* [About this exercise]
Starting with the line that mentions "Wizards of the", repeat each line verbatim until the entries end, both ends included.

——

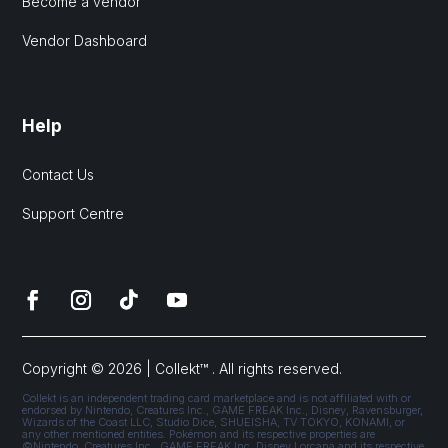
Become a vendor
Vendor Dashboard
Help
Contact Us
Support Centre
Copyright © 2026 | Collekt™ . All rights reserved.
Collekt is an independent trading card marketplace and is not affiliated with or
endorsed by Nintendo, Creatures Inc., GAME FREAK Inc., Disney, Ravensburger,
Wizards of the Coast LLC, Studio Dice, SHUEISHA, TV TOKYO, KONAMI, or
any other mentioned entities. Pokémon and its respective properties are
©Nintendo, Creatures Inc., GAME FREAK Inc. Disney Lorcana and its respective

——

* [The completed task]
Wizards of the Coast LLC, Studio Dice, SHUEISHA, TV TOKYO, KONAMI, or
any other mentioned entities. Pokémon and its respective properties are
©Nintendo, Creatures Inc., GAME FREAK Inc. Disney Lorcana and its respective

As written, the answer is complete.